For these reasons, we call on the Board to:

  1. 1. Insist that the conditionalities of the SSNAL and PRSL II loans are based on proven broad civil society input, and are fulfilled prior to any Board vote on the loans. If, as the Bank believes, the GOI is firmly committed to reform, it should not be problematic for GOI to establish compliance with loan conditions prior to a Board vote.

  2. 2. Vote against the disbursement of the US$ 600 million SSNAL or the US$ 400 million PRSL II prior to the Indonesian Presidential election. Regardless of Bank claims that 'the timing of the loan is [not] driven by any considerations'about the election' (Letter to INFID, May 10, 1999), it is a fact that such funds already have been used to influence the elections and will continue to be used towards that end. It is common sense that loans provided at the time of an election to a government that has repeatedly proven itself incapable of preventing corruption will be utilized during the election process for political means, thereby influencing the outcome of the elections. This includes potentially being utilized to support anti-independence militias in East Timor.

  3. 3. Strongly pressure the Resident Mission in Indonesia to investigate the abuses of the SSN fund and PRSL I and to make their investigations public. Inquire whether the resident mission , either last year or this year, has analysed the extent of corruption in various SSN/JPS programs. Inquire whether they have analysed the impact on corruption of Bank conditionalities planned for the SSNAL. If they have assessed the ability of their conditionalities to prevent corruption or the extent of corruption in the SSN program, what were their findings?
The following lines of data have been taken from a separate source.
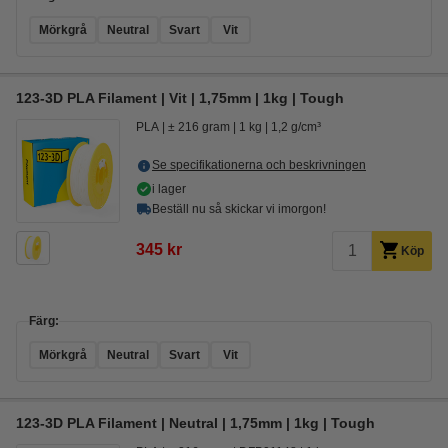
Mörkgrå
Neutral
Svart
Vit
123-3D PLA Filament | Vit | 1,75mm | 1kg | Tough
PLA
± 216 gram
1 kg
1,2 g/cm³
Se specifikationerna och beskrivningen
i lager
Beställ nu så skickar vi imorgon!
345 kr
Köp
Färg:
Mörkgrå
Neutral
Svart
Vit
123-3D PLA Filament | Neutral | 1,75mm | 1kg | Tough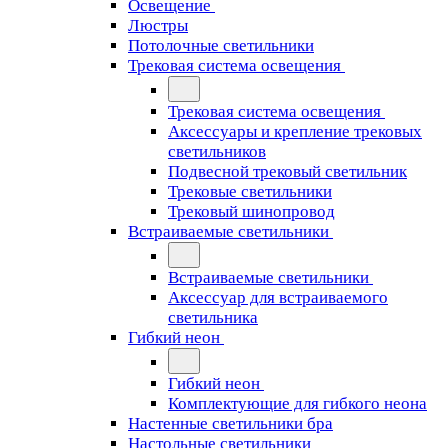
Освещение
Люстры
Потолочные светильники
Трековая система освещения
Трековая система освещения
Аксессуары и крепление трековых
светильников
Подвесной трековый светильник
Трековые светильники
Трековый шинопровод
Встраиваемые светильники
Встраиваемые светильники
Аксессуар для встраиваемого
светильника
Гибкий неон
Гибкий неон
Комплектующие для гибкого неона
Настенные светильники бра
Настольные светильники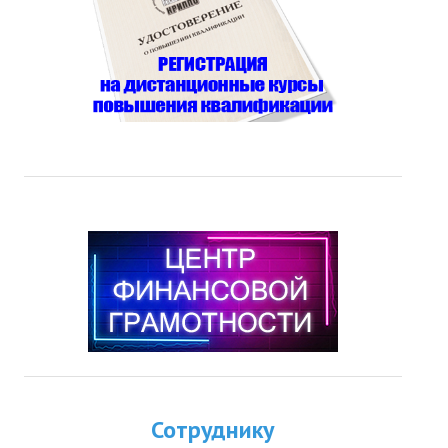
Сотруднику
After abuses have been publicly made known by the Bank, and recommendations made for the correction of such abuses, the Bank must investigate whether or not the recommendations have been carried out, whether the identified abuses have been corrected, whether those involved have been punished according to the law, and whether there are new abuses. This information must be made public.
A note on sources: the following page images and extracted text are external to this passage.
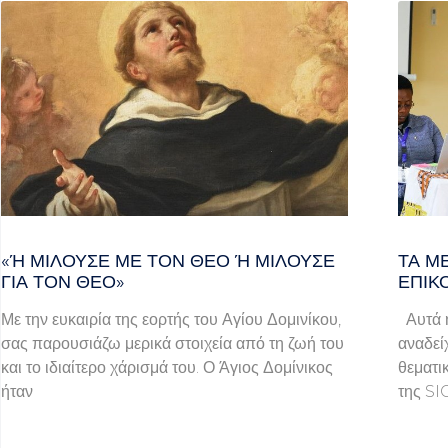
«Ή ΜΙΛΟΎΣΕ ΜΕ ΤΟΝ ΘΕΌ Ή ΜΙΛΟΎΣΕ ΓΙ
ΤΑ Μ
Α ΤΟΝ ΘΕΌ»
ΕΠΙΚ
Με την ευκαιρία της εορτής του Αγίου Δομινίκου,
Αυτά ή
σας παρουσιάζω μερικά στοιχεία από τη ζωή του
αναδεί
και το ιδιαίτερο χάρισμά του. Ο Άγιος Δομίνικος
θεματι
ήταν
της SI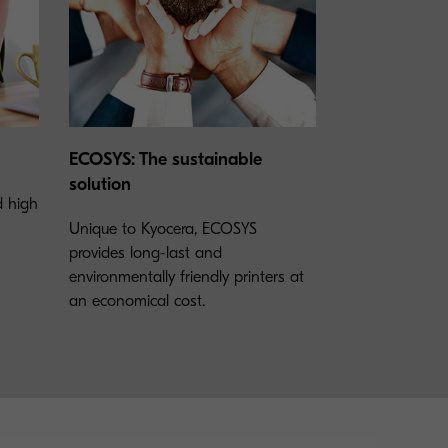
ECOSYS: The sustainable
solution
nd high
Unique to Kyocera, ECOSYS
provides long-last and
environmentally friendly printers at
an economical cost.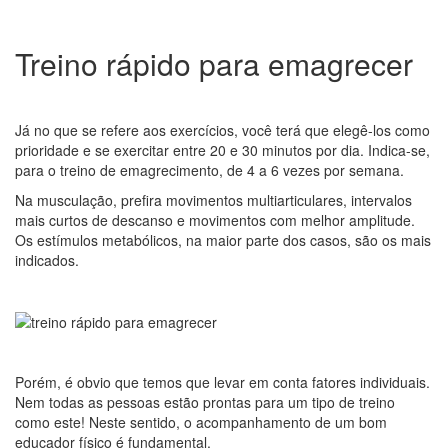
Treino rápido para emagrecer
Já no que se refere aos exercícios, você terá que elegê-los como
prioridade e se exercitar entre 20 e 30 minutos por dia. Indica-se,
para o treino de emagrecimento, de 4 a 6 vezes por semana.
Na musculação, prefira movimentos multiarticulares, intervalos
mais curtos de descanso e movimentos com melhor amplitude.
Os estímulos metabólicos, na maior parte dos casos, são os mais
indicados.
Porém, é obvio que temos que levar em conta fatores individuais.
Nem todas as pessoas estão prontas para um tipo de treino
como este! Neste sentido, o acompanhamento de um bom
educador físico é fundamental.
We, the representatives of hundreds of legitimate Indonesian civil society organizations, call upon you, the representatives of countries voting to make loans to our government, to take the courageous steps necessary to reign in our country’s rapidly mounting and unaccounted-for debt and the abuse of funds that our people must pay back. Thank you for your attention and consideration.

The letter was signed by more than 400 organisations and 100 individuals.